WES Mariam Assefa Fund Announces New Grants to Support New York City Asylum Seekers
The WES Mariam Assefa Fund is excited to announce $230,000 in grants to seven New York-based organizations that support asylum seekers. The funding will enable these groups to strengthen their work on the ground responding to the significant increase in asylum seekers arriving in New York over the past year.
The recipients are Adama Bah, Artists Athletes Activists, Her Migrant Hub, Immigrant Advocates Response Collaborative (I-ARC), RUSA LGBTQ+, Team TLC NYC, and Venezuelans and Immigrants Aid. Many of these organizations are welcoming migrants at the transportation hubs where they arrive, providing individuals and their families with immediate services once they enter the city.
Since last spring, nearly 44,000 asylum seekers have arrived in New York City. The majority of migrants arrived from Latin America, including many Venezuelans fleeing an unprecedented economic crisis. African and Caribbean migrants who had been living and working in regional economies disrupted by the pandemic sought asylum as well. As of January 25, approximately 27,800 asylum seekers were in the city’s shelter system and Humanitarian Emergency Response and Relief Centers (HERRC), overwhelming the city’s ability to provide aid. In the 10 months since the crisis began, many community-based organizations have stepped up to address the gap in services.

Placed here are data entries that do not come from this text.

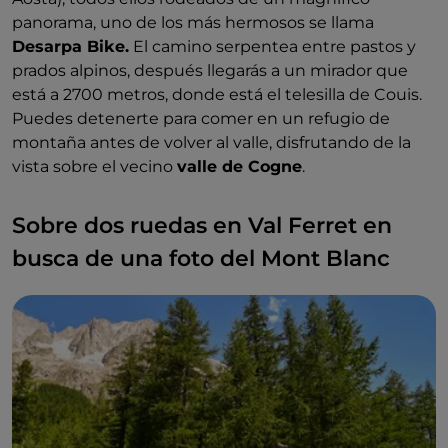
panorama, uno de los más hermosos se llama
Desarpa Bike.
El camino serpentea entre pastos y
prados alpinos, después llegarás a un mirador que
está a 2700 metros, donde está el telesilla de Couis.
Puedes detenerte para comer en un refugio de
montaña antes de volver al valle, disfrutando de la
vista sobre el vecino
valle de Cogne
.
Sobre dos ruedas en Val Ferret en
busca de una foto del Mont Blanc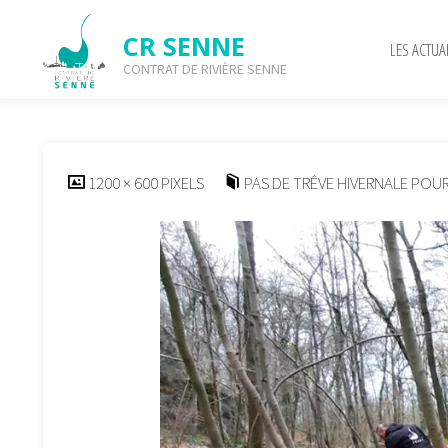
Skip
to
CR SENNE
LES ACTUA
content
CONTRAT DE RIVIÈRE SENNE
article-photo-news-bois-
FULL
1200 × 600
PIXELS
PAS DE TRÊVE HIVERNALE POUR
SIZE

Grants from the WES Mariam Assefa Fund will increase asylum seekers’ access to basic needs like food, clothing, and shelter, as well as legal advice and mental health services. Several grantee organizations also provide support tailored to the needs of migrants who often face intersectional barriers to such support, including women, LGBTQ+, and Black asylum seekers. Here is a closer look at the critical work the Fund’s grantee partners are leading:
Artists Athletes Activists is a volunteer-based organization taking action and calling attention to issues around health, fitness, wellness, and social justice in underserved communities in New York City. With support from the Fund, the organization’s Emergency Response Team is receiving migrants arriving from Texas via the Port Authority of New York and New Jersey and area airports and providing migrants and asylum seekers with cooked meals, MetroCards, clothing, and shelter.
Adama Bah, a community organizer, serves asylum seekers, refugees, and other migrants. She is responding to migrants’ immediate and basic needs, connecting them with temporary housing, referrals to medical and mental health services, and information on enrolling in local schools.
Her Migrant Hub is a community-driven group focused on increasing access to and utilization of health care and mental health services for women asylum seekers in New York City. Funding will support the organization’s Creating Sanctuary project, an initiative providing care through a trauma-informed lens and developing several tools to create a more welcoming atmosphere for newcomers and help them navigate the city’s legal, housing, health, and social service systems.
I-ARC is a coalition of legal advocates that works to increase access to justice and legal counsel for all immigrants in New York state. I-ARC is working to bolster its Friend of the Court program, through which legal practitioners will ensure that unrepresented immigrants understand their proceedings, advise the court of information helpful to individuals’ cases, and facilitate attendance at future hearings.
RUSA is a network of LGBTQ+ immigrants and allies from the former Soviet Union, including asylum seekers from Ukraine, Russia, Armenia, and other former Soviet states. Following the conflict in Ukraine, which has caused mass displacement and an increase in the number of refugees, RUSA is working to provide referral services among Russian-speaking LGBTQ+ people, including where to seek housing, health care, cash support, and workforce development services in New York City.
Team TLC NYC is an entirely volunteer-run organization with a mission of enabling compassionate and respectful support for asylum seekers and immigrants who are seeking safety and security in the U.S. With support from the Fund, Team TLC NYC is providing food, clothing, and shelter to asylum seekers arriving at the Port Authority and fostering connections to family and sponsors where possible.
Venezuelans and Immigrants Aid is helping Venezuelan forced migrants and asylum seekers in New York City. The organization is enhancing its legal orientation program to provide in-person and online legal workshops and disseminate printed and audiovisual material to keep migrants up to date with the rapid changes that may occur in immigration laws and regulations.
As a New York City-based organization with strong connections to partners locally and within networks supporting immigrants and refugees, WES and the Fund are well-positioned to support these organizations as they respond to the evolving crisis on the ground. Moments like these highlight why it’s so important for funders to adopt flexible funding approaches in order to respond quickly to change in their communities, and to center the knowledge and input of the field and grantee partners. The WES Mariam Assefa Fund is proud to partner with these seven groups and looks forward to sharing their progress.